The core and serving modules are Spring Boot applications. These may be run as usual for the Spring Boot Maven plugin:

$ mvn --projects core spring-boot:run
# Or for short:
$ mvn -pl core spring-boot:run

Note that you should execute mvn from the Feast repository root directory, as there are intermodule dependencies that Maven will not resolve if you cd to subdirectories to run.

3.4 Running from IntelliJ

Compiling and running tests in IntelliJ should work as usual.

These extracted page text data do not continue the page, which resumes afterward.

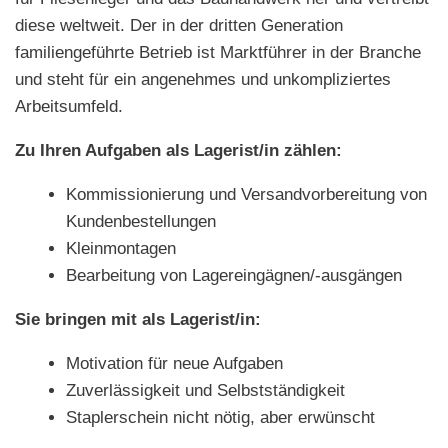
diese weltweit. Der in der dritten Generation
familiengeführte Betrieb ist Marktführer in der Branche
und steht für ein angenehmes und unkompliziertes
Arbeitsumfeld.
Zu Ihren Aufgaben als Lagerist/in zählen:
Kommissionierung und Versandvorbereitung von
Kundenbestellungen
Kleinmontagen
Bearbeitung von Lagereingägnen/-ausgängen
Sie bringen mit als Lagerist/in:
Motivation für neue Aufgaben
Zuverlässigkeit und Selbstständigkeit
Staplerschein nicht nötig, aber erwünscht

Running the Spring Boot apps may work out of the box in IDEA Ultimate, which has built-in support for Spring Boot projects, but the Community Edition needs a bit of help:

The Spring Boot Maven plugin automatically puts dependencies with provided scope on the runtime classpath when using spring-boot:run, such as its embedded Tomcat server. The "Play" buttons in the gutter or right-click menu of a main() method do not do this.

A solution to this is:

  1. Open View > Tool Windows > Maven

  2. Drill down to e.g. Feast Core > Plugins > spring-boot:run, right-click and Create 'feast-core [spring-boot'…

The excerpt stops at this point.